When a rival is telling your story, the chances of a flattering portrayal are slim. In the case of Alexander Hamilton, his story has been reclaimed by historians and Miranda – all working from Hamilton’s voluminous writings.
In the case of the son, there are questions but few answers. There is only a tombstone in Sacramento with a famous name. There is only the realization that for every figure celebrated in history books and Broadways musicals, there are many more stories like that of William Hamilton’s. (x)
An article from the Los Angeles Herald dated March 1, 1900 has the headline, “Burr’s Victim’s Son”, and doesn’t even get the date of his death correct. He died October 7, 8 or 9, 1850, depending on which source you read. His obituary appeared in a Sacramento paper October 15.

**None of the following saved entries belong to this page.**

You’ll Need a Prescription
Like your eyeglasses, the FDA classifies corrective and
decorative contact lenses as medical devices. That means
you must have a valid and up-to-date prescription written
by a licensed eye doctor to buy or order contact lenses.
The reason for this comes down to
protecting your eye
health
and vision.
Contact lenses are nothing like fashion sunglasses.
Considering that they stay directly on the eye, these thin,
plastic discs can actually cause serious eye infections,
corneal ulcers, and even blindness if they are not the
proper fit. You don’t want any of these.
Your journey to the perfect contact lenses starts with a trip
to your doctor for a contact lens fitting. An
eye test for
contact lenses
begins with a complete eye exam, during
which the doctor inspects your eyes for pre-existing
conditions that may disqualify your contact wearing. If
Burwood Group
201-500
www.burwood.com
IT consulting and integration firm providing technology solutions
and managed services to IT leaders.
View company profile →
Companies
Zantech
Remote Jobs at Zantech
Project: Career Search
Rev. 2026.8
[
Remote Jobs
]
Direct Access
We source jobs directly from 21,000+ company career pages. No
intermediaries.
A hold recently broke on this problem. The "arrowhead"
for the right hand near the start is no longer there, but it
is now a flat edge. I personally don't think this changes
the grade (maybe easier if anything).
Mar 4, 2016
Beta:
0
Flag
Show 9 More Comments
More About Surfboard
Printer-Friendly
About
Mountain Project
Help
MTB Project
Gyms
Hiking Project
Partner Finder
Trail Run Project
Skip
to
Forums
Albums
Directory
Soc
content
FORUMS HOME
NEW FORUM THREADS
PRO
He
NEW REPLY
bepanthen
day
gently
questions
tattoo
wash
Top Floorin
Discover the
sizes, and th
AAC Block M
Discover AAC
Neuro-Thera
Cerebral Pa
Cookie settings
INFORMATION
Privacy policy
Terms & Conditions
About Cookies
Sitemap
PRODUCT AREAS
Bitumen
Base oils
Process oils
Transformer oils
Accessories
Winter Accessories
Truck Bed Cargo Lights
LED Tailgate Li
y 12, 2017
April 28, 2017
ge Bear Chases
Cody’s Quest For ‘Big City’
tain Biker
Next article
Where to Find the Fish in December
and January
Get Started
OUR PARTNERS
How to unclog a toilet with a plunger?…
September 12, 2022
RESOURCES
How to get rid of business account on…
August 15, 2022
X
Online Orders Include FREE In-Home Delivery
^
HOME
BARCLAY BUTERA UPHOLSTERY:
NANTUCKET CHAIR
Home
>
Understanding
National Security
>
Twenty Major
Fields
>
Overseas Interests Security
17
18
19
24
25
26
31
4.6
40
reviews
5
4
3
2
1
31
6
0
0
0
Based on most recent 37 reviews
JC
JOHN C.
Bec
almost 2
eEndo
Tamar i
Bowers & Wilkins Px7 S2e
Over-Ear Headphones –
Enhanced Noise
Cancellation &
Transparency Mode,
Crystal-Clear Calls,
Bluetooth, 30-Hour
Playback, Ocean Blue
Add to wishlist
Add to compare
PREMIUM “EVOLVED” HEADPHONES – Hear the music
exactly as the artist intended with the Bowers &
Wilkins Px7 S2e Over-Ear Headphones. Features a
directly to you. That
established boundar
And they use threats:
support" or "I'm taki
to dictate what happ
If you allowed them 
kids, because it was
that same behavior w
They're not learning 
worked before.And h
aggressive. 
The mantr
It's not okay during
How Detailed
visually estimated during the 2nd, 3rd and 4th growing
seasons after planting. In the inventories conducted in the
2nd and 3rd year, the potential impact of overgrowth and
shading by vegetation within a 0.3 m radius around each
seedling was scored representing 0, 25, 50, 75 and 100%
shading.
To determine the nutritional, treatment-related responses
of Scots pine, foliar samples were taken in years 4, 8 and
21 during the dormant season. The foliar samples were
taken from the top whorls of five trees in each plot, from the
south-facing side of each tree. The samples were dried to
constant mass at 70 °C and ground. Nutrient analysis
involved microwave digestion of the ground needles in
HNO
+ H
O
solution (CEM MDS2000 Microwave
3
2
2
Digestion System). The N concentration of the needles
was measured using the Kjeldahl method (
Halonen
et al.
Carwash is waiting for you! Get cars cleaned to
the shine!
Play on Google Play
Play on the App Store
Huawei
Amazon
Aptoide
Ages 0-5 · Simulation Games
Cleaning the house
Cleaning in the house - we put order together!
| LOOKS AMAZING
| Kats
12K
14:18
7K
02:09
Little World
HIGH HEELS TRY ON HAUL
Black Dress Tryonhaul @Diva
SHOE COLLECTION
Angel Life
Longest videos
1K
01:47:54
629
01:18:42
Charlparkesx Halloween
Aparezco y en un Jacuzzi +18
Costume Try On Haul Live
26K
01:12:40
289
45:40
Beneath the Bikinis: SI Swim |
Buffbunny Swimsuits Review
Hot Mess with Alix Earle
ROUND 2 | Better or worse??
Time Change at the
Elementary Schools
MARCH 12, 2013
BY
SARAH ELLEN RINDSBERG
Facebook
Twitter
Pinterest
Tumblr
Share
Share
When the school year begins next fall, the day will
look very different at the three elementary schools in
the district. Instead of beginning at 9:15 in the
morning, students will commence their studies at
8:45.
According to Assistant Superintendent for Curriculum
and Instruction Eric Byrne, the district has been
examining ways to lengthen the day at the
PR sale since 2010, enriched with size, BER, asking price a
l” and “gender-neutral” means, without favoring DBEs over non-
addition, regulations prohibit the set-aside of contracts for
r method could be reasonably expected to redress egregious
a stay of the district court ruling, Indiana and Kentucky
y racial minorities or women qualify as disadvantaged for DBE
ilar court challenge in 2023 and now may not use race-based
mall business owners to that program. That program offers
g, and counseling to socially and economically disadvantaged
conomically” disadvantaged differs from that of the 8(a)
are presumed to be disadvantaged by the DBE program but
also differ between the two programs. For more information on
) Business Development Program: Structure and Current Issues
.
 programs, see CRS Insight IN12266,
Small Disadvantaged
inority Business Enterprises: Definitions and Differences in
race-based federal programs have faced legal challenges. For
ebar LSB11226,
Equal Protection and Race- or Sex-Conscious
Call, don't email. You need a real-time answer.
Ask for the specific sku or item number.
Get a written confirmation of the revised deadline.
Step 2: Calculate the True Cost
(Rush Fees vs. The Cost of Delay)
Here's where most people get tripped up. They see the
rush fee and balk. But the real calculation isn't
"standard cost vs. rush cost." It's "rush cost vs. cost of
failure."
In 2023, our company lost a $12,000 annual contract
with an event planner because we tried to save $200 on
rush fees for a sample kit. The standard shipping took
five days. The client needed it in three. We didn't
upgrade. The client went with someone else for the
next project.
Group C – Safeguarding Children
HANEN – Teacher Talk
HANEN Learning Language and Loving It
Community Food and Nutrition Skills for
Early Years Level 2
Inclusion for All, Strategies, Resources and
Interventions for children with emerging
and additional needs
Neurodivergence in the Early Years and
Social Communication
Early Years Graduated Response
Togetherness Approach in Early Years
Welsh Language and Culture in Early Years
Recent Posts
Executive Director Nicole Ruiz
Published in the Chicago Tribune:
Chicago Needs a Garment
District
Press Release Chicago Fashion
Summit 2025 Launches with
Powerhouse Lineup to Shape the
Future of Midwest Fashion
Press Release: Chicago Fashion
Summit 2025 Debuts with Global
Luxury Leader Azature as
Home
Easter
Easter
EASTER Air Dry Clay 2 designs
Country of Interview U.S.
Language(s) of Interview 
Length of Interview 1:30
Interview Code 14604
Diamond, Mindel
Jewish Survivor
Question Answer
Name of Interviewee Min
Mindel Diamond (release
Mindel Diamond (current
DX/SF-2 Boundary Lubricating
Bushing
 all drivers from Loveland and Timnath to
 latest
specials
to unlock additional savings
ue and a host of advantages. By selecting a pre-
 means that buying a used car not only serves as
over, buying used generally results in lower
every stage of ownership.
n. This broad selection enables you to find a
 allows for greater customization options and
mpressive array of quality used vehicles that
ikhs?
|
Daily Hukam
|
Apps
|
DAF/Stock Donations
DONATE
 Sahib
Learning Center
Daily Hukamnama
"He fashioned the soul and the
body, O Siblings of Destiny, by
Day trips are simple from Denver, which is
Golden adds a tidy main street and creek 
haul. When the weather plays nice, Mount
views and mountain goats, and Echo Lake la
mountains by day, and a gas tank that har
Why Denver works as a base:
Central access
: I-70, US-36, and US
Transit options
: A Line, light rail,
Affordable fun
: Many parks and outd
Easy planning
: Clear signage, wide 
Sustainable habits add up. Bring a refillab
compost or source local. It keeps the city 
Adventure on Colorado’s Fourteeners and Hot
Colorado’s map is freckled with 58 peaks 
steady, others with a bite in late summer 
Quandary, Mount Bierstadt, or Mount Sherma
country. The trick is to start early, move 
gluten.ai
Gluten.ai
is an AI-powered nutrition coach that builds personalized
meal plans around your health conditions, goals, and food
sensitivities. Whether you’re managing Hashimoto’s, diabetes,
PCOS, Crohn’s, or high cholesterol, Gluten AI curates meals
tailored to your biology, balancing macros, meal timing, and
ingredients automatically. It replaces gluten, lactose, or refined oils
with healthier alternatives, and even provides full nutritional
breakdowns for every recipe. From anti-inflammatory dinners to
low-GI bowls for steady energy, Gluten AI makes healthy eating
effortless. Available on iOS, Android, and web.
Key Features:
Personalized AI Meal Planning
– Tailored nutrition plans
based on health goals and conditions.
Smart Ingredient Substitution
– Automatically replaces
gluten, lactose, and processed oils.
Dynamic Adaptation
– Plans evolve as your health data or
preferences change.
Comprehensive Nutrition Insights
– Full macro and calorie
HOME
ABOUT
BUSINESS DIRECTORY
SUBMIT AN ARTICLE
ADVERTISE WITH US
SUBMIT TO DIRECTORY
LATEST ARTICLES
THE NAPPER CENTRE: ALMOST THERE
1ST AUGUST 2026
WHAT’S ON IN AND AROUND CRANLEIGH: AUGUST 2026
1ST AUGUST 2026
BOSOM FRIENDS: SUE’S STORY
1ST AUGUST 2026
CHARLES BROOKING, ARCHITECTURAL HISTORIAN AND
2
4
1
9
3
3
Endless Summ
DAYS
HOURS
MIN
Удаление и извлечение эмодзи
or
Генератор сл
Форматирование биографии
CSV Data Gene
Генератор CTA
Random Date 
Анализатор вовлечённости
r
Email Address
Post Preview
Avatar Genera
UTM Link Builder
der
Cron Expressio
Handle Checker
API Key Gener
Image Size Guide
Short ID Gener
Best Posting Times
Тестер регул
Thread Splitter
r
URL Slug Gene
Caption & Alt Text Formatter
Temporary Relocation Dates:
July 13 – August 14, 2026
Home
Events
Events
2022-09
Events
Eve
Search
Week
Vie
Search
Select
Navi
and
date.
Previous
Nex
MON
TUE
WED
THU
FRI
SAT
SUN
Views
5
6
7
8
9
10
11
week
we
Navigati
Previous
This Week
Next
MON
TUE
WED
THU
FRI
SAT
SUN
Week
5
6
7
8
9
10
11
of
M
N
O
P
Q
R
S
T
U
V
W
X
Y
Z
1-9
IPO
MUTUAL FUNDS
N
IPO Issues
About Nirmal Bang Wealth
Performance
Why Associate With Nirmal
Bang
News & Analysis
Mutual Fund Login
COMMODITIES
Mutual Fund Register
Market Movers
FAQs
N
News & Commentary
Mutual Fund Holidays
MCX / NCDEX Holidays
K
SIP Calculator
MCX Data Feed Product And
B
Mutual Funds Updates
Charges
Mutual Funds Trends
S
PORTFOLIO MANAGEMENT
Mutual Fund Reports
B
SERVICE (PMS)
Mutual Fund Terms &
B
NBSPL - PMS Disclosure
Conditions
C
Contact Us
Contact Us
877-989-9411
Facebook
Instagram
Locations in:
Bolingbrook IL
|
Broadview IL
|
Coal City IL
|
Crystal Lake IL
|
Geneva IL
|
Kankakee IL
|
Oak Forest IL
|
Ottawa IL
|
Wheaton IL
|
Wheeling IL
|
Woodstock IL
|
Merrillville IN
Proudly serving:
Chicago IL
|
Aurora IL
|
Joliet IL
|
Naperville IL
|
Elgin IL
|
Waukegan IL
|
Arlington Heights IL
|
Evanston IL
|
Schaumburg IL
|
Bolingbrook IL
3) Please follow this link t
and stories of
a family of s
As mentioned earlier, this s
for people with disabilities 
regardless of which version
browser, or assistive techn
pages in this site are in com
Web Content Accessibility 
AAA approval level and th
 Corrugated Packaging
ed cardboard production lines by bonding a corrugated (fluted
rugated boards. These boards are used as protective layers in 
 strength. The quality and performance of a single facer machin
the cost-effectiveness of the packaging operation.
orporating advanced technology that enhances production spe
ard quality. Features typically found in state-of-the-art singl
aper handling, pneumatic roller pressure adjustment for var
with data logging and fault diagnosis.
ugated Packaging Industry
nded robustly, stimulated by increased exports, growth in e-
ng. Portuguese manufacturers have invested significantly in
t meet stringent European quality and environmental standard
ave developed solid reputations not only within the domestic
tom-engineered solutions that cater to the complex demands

Positioned inside a hastily-built wood box, Billy was laid to rest in a long trench with other cholera victims under a post marked with the number “50.” Twenty-seven years later, Cyrus Woodman ventured to Sacramento in an attempt to locate and mark Hamilton’s grave. First, he located Hamilton’s faithful servant Barney in Galena and obtained a detailed location and description of the grave site. Woodman successfully located Hamilton’s remains and accomplished a re-internment complete with a headstone, upon which Woodman had engraved:
Col. W. S. Hamilton
Born in New York 1797
Came to California in ’49
Died October 8, 1850
In size and features, in talent and character,
he much resembled his illustrious father.
A friend erects this stone.
Ten years later, the city of Sacramento established a larger lot in a new section of the cemetery and named it “Hamilton’s Square.” Hamilton’s relatives then erected the present monument, which included the correct date of Billy’s death and a bronze relief of his father, Alexander Hamilton. (x)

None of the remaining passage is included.